_REQUIREMENT_
Copy out each line below exactly as it appears.

___ DATA TO USE

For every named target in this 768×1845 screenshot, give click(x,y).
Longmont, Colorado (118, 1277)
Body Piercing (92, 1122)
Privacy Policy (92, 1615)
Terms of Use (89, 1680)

______

_WRITTEN SOLUTION_
For every named target in this 768×1845 screenshot, give click(x,y).
Longmont, Colorado (118, 1277)
Body Piercing (92, 1122)
Privacy Policy (92, 1615)
Terms of Use (89, 1680)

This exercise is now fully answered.